March 19, 2004

News design is flawed… and smoking is bad for you!

Winner, in my book, of the No Duh Award, is this great inter­view with Alan Jacob­son.

The prob­lem is that, except for me, and a select few, this is news. (In case you hadn’t heard, smok­ing is bad for you, we invaded Iraq, and Google “launched’ local search).

He’s got some good points, and some bad. Let’s recap, shall we:

Per­haps the most glar­ing flaw at many Web sites is that they look the same day after day. While a print edi­tion adjusts the layout of its front page to the news of the day, many news­pa­per home pages do not. They’re stuck with a set tem­plate, com­plains Jacob­son, and the daily news is crammed into it — whether this is a day with a huge story (Saddam cap­tured) or a slow news day (the local St. Patrick’s Day parade). Head­lines are all the same size, not adjusted to infer news value.

Dabo! We have a winner. I’ve writ­ten about the need to change your design before.

I’ll say it again, design is con­tent, if your head­line or photo was the same size on Sept. 11, 2001 as it was on Sept. 10, 2001, then you need a new CMS.

Small Ini­tia­tives brings up a good point regard­ing CMSes, if we ask for it, we’ll get it:

CMS ven­dors and inter­nal site pro­gram­mers would build variable-​template sys­tems if they were asked and paid to do it.

Let’s talk photo play:

The there’s-always-one-photo-on-the-home-page tem­plate is just silly when you have days that war­rant run­ning three photos. It’s den­i­grat­ing editors’ news judg­ment when the only option is to stuff a photo into a locked-​size tem­plate slot, no matter how impor­tant or unim­por­tant a shot may be.

I agree 100 per­cent, photos are con­tent. If you’ve got a slow word-​news day, but a good photo-​news day, then put some more photos up there.

And please tell me you’re not con­fin­ing your­self to just one photo size and shape, are you?

No self-​respecting designer or photo editor would accept having one spot, the same size and shape, for a dif­fer­ent photo every day. The con­tent of the photo changes, so the shape will have to as well.

Let’s move on to my favorite topic, scrolling…

The ideal home page, he sug­gests, would be con­fined to the limits of the size of a com­puter screen.
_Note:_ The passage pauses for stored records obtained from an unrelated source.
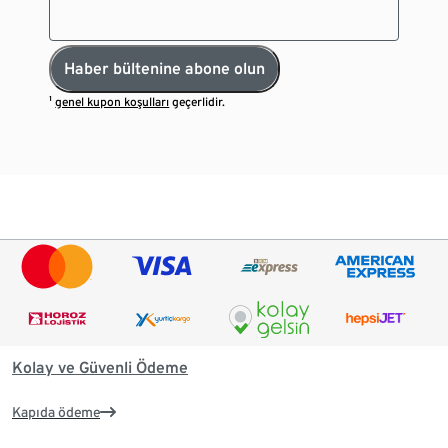
Haber bültenine abone olun
¹
genel kupon koşulları
geçerlidir.
Kolay ve Güvenli Ödeme
Kapıda ödeme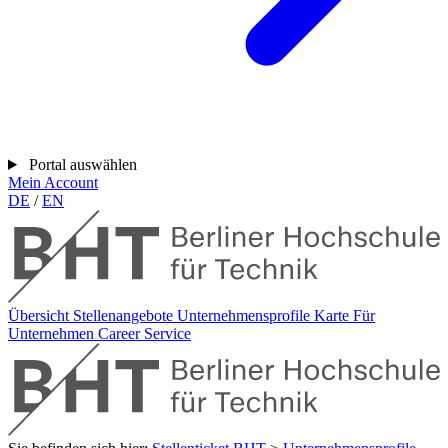
Portal auswählen
Mein Account
DE
/
EN
Übersicht
Stellenangebote
Unternehmensprofile
Karte
Für
Unternehmen
Career Service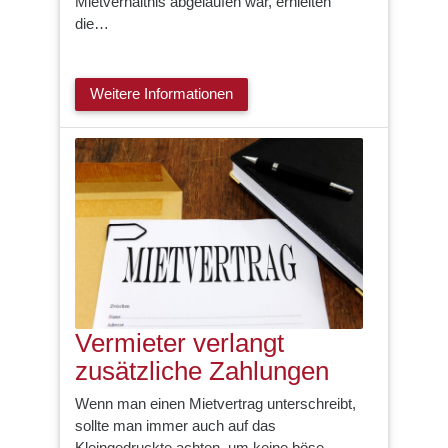
Mietverhältnis abgelaufen war, erhielten
die…
Weitere Informationen
Vermieter verlangt
zusätzliche Zahlungen
Wenn man einen Mietvertrag unterschreibt,
sollte man immer auch auf das
Kleingedruckte achten, um keine böse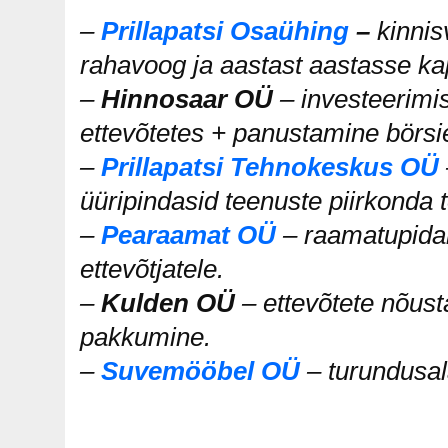
–
Prillapatsi Osaühing
–
kinnis
rahavoog ja aastast aastasse kap
–
Hinnosaar OÜ
– investeerimis
ettevõtetes + panustamine börsi
–
Prillapatsi Tehnokeskus OÜ
üüripindasid teenuste piirkonda 
–
Pearaamat OÜ
– raamatupida
ettevõtjatele.
–
Kulden OÜ
– ettevõtete nõust
pakkumine.
–
Suvemööbel OÜ
– turundusa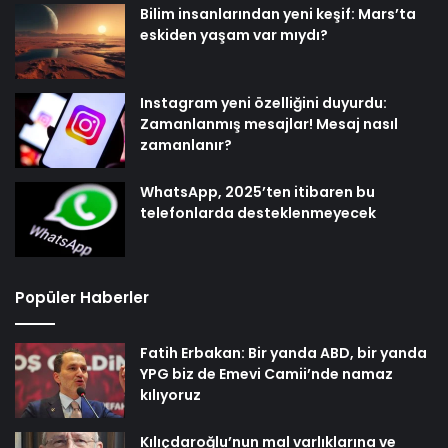
Bilim insanlarından yeni keşif: Mars’ta
eskiden yaşam var mıydı?
Instagram yeni özelliğini duyurdu:
Zamanlanmış mesajlar! Mesaj nasıl
zamanlanır?
WhatsApp, 2025’ten itibaren bu
telefonlarda desteklenmeyecek
Popüler Haberler
Fatih Erbakan: Bir yanda ABD, bir yanda
YPG biz de Emevi Camii’nde namaz
kılıyoruz
Kılıçdaroğlu’nun mal varlıklarına ve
That’s right, no scrolling. And the same goes for inside or article-​level pages.

Sorry, gotta dis­agree there, vehe­mently. What is a screen­full on the Web? Is it the res­o­lu­tion or the browser size? It can’t be either, they’re both sub­ject to change.

Print-​now-​Web design­ers, please, please, stop saying things like “below the scroll”, that’s a fig­ment of your imagination.

That said, a well-​thought-​out and well-​designed hier­ar­chy of infor­ma­tion will tend to put the most impor­tant con­tent near the top of the page, and the less-​important infor­ma­tion toward the bottom.

Come one, say it with me… “Hey hey, ho ho, ‘below the scroll’ has got to go!”

Besides, scroll-​wheels make it easy, and stud­ies pro­mote scrolling over paging.

But Chris, you say, with all that infor­ma­tion, how­ever will we pro­vide hier­ar­chy. Well, start with the prin­ci­ples of design: color, bal­ance, type, and their breth­ern. There might be some room for DHTML but…

Jacob­son believes that the cur­rent gen­er­a­tion of bloated news-​site home pages will die off as more sites use DHTML tech­niques to hide con­tent and links under expand­ing nav­i­ga­tion ele­ments that become vis­i­ble as the user’s mouse is moved over a nav element.

…not if it’s fly­outs, please God, not fly­outs. If you’ve got to hide infor­ma­tion then use a click-​based method.

What might be inter­est­ing, though, is a home-​page design that lets you hide parts of the “index-area” that many front pages have. Couple the Javascript hiding with a cookie, and then presto you have a cus­tomized homepage.

There’s more to this good inter­view, and I’d also rec­om­mend Small Initiave’s take on it as well.